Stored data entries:
--*--

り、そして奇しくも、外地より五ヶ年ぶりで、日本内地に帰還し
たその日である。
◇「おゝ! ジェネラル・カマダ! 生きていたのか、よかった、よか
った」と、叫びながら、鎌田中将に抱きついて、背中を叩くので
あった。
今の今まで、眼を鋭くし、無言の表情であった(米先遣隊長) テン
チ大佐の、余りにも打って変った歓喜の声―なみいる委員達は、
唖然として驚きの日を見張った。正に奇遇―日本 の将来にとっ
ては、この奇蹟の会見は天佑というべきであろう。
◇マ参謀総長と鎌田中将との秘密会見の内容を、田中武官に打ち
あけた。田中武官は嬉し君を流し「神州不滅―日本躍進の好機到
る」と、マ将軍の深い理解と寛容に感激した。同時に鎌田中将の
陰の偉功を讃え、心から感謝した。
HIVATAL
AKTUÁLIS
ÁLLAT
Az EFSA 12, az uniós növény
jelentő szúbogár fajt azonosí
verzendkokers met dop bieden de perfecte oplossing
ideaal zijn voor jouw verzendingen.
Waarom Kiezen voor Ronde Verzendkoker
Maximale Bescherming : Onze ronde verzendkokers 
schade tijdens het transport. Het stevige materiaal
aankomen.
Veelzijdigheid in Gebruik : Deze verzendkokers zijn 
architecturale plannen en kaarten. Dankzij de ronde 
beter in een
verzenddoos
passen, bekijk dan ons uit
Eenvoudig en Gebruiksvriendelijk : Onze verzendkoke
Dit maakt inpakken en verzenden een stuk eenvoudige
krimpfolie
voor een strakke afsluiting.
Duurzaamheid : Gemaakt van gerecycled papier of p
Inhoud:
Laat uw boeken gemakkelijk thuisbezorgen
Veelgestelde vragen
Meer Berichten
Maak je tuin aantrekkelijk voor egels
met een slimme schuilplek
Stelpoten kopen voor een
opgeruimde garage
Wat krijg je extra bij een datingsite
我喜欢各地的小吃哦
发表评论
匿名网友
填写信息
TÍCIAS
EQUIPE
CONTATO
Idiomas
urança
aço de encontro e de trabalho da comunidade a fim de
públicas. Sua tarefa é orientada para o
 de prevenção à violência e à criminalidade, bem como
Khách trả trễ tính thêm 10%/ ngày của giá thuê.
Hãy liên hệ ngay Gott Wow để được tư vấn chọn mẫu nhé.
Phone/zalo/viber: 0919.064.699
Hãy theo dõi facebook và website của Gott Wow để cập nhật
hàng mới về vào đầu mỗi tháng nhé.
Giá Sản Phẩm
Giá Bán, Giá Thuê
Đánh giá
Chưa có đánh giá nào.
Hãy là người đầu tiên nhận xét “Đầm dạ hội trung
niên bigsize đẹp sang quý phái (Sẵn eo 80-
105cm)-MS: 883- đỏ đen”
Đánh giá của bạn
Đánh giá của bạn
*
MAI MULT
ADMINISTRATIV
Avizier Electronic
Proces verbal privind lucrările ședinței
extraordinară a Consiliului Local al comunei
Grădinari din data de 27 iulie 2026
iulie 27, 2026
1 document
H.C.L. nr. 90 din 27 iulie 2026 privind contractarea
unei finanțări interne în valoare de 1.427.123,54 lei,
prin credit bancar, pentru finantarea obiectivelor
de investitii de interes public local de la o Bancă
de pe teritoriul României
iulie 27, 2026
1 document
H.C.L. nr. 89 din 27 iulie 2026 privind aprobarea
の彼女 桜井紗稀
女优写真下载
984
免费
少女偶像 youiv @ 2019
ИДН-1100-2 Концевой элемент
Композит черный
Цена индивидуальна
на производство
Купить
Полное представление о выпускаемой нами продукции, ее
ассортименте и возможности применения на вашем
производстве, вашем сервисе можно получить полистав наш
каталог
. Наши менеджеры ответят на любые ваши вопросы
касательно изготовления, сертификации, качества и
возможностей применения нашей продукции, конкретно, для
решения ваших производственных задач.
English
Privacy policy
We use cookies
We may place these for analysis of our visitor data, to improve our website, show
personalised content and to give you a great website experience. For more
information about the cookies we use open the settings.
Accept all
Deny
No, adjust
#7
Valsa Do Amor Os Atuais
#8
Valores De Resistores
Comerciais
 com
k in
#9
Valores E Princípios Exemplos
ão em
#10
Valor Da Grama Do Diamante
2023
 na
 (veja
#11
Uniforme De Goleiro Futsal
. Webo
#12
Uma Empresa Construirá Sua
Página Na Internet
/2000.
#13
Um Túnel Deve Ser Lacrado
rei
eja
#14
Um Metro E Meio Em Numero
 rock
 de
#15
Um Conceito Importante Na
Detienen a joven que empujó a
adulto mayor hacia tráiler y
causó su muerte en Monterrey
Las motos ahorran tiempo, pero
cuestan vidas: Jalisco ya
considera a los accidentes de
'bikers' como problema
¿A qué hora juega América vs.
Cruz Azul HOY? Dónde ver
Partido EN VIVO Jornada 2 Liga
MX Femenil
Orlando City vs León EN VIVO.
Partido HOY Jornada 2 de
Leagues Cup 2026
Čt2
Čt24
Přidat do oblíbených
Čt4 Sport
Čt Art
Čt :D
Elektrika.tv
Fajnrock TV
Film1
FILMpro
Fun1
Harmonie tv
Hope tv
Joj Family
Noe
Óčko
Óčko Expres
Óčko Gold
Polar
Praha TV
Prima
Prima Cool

--*--

◆ TASK DESCRIPTION: Look above for the line with "Um Conceito Importante Na" and the line with "Partido HOY Jornada 2 de". Write out those two lines and all the lines between them, exactly, and no others.

◆ REPLY TO THE EXERCISE:
Um Conceito Importante Na
Detienen a joven que empujó a
adulto mayor hacia tráiler y
causó su muerte en Monterrey
Las motos ahorran tiempo, pero
cuestan vidas: Jalisco ya
considera a los accidentes de
'bikers' como problema
¿A qué hora juega América vs.
Cruz Azul HOY? Dónde ver
Partido EN VIVO Jornada 2 Liga
MX Femenil
Orlando City vs León EN VIVO.
Partido HOY Jornada 2 de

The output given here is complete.